Cao Mingde, Wang Qianwen, Zhang Xueyou, Liang Zuru, Qiu Jihong, Yung Patrick Shu-Hang, Ong Michael Tim-Yun
Department of Orthopaedics and Traumatology, Faculty of Medicine, The Chinese University of Hong Kong, Hong Kong 999077, China; Center for Neuromusculoskeletal Restorative Medicine (CNRM), The Chinese University of Hong Kong, Hong Kong 999077, China.
Department of Orthopaedics and Traumatology, Faculty of Medicine, The Chinese University of Hong Kong, Hong Kong 999077, China.
J Sport Health Sci. 2024 Nov 28;14:101016. doi: 10.1016/j.jshs.2024.101016.
Large Language Models (LLMs) have gained much attention and, in part, have replaced common search engines as a popular channel for obtaining information due to their contextually relevant responses. Osteoarthritis (OA) is a common topic in skeletal muscle disorders, and patients often seek information about it online. Our study evaluated the ability of 3 LLMs (ChatGPT-3.5, ChatGPT-4.0, and Perplexity) to accurately answer common OA-related queries.
We defined 6 themes (pathogenesis, risk factors, clinical presentation, diagnosis, treatment and prevention, and prognosis) based on a generalization of 25 frequently asked questions about OA. Three consultant-level orthopedic specialists independently rated the LLMs' replies on a 4-point accuracy scale. The final ratings for each response were determined using a majority consensus approach. Responses classified as "satisfactory" were evaluated for comprehensiveness on a 5-point scale.
ChatGPT-4.0 demonstrated superior accuracy, with 64% of responses rated as "excellent", compared to 40% for ChatGPT-3.5 and 28% for Perplexity (Pearson's χ test with Fisher's exact test, all p < 0.001). All 3 LLM-chatbots had high mean comprehensiveness ratings (Perplexity = 3.88; ChatGPT-4.0 = 4.56; ChatGPT-3.5 = 3.96, out of a maximum score of 5). The LLM-chatbots performed reliably across domains, except for "treatment and prevention" However, ChatGPT-4.0 still outperformed ChatGPT-3.5 and Perplexity, garnering 53.8% "excellent" ratings (Pearson's χ test with Fisher's exact test, all p < 0.001).
Our findings underscore the potential of LLMs, specifically ChatGPT-4.0 and Perplexity, to deliver accurate and thorough responses to OA-related queries.
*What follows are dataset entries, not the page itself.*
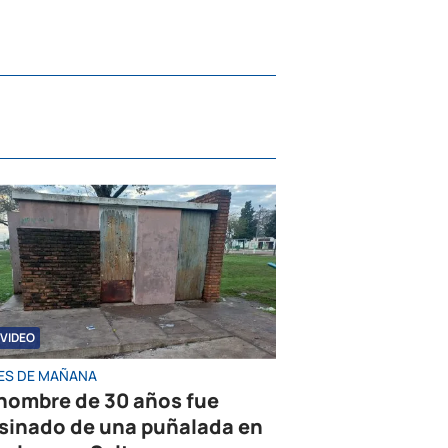
VIDEO
ES DE MAÑANA
hombre de 30 años fue
sinado de una puñalada en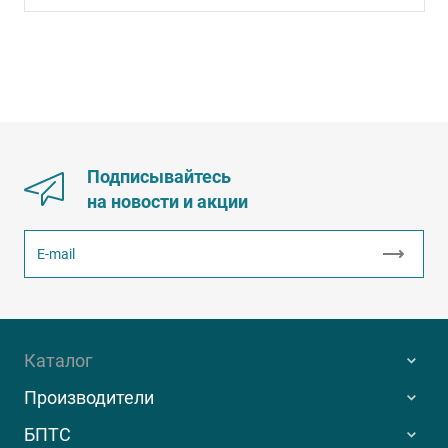
Подписывайтесь
на новости и акции
Каталог
Производители
БПТС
Targeted correction of specific misconceptions to improve the accuracy of LLMs remains crucial.
大语言模型(LLMs)已备受关注,部分原因是其上下文相关的回答,在一定程度上取代了普通搜索引擎,成为获取信息的常用渠道。骨关节炎(OA)是骨骼肌疾病中的常见话题,患者常在线寻求相关信息。我们的研究评估了3种大语言模型(ChatGPT - 3.5、ChatGPT - 4.0和Perplexity)准确回答常见OA相关问题的能力。
基于对25个关于OA的常见问题的归纳,我们定义了6个主题(发病机制、危险因素、临床表现、诊断、治疗与预防以及预后)。三位顾问级骨科专家独立地根据4分制的准确性量表对大语言模型的回答进行评分。每个回答的最终评分采用多数共识法确定。对分类为“满意”的回答,再用5分制评估其全面性。
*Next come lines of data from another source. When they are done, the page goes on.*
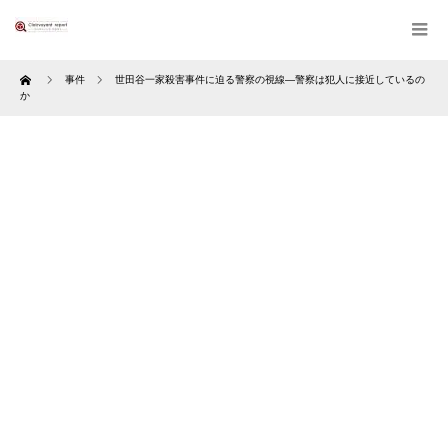
Home
事件
世田谷一家殺害事件に迫る警察の視線—警察は犯人に接近しているの
か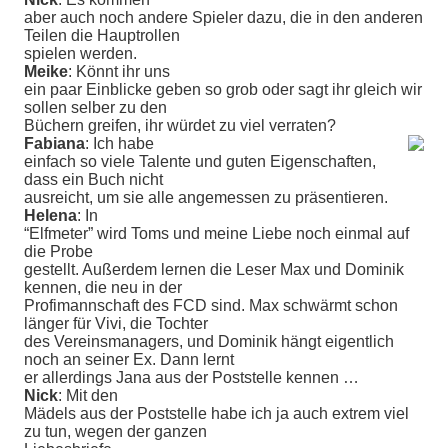
aber auch noch andere Spieler dazu, die in den anderen
Teilen die Hauptrollen
spielen werden.
Meike
: Könnt ihr uns
ein paar Einblicke geben so grob oder sagt ihr gleich wir
sollen selber zu den
Büchern greifen, ihr würdet zu viel verraten?
Fabiana
: Ich habe
einfach so viele Talente und guten Eigenschaften,
dass ein Buch nicht
ausreicht, um sie alle angemessen zu präsentieren.
Helena
: In
“Elfmeter” wird Toms und meine Liebe noch einmal auf
die Probe
gestellt. Außerdem lernen die Leser Max und Dominik
kennen, die neu in der
Profimannschaft des FCD sind. Max schwärmt schon
länger für Vivi, die Tochter
des Vereinsmanagers, und Dominik hängt eigentlich
noch an seiner Ex. Dann lernt
er allerdings Jana aus der Poststelle kennen …
Nick
: Mit den
Mädels aus der Poststelle habe ich ja auch extrem viel
zu tun, wegen der ganzen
ChatGPT - 4.0表现出更高的准确性,64%的回答被评为“优秀”,相比之下,ChatGPT - 3.5为40%,Perplexity为28%(Pearson卡方检验及Fisher精确检验,所有p < 0.001)。所有3种大语言模型聊天机器人的平均全面性评分都很高(Perplexity = 3.88;ChatGPT - 4.0 = 4.56;ChatGPT - 3.5 = 3.96,满分5分)。大语言模型聊天机器人在各个领域的表现都较为可靠,但在“治疗与预防”方面除外。然而,ChatGPT - 4.0仍优于ChatGPT - 3.5和Perplexity,获得了53.8%的“优秀”评分(Pearson卡方检验及Fisher精确检验,所有p < 0.001)。
我们的研究结果强调了大语言模型,特别是ChatGPT - 4.0和Perplexity,对OA相关问题提供准确和全面回答的潜力。针对性地纠正特定误解以提高大语言模型的准确性仍然至关重要。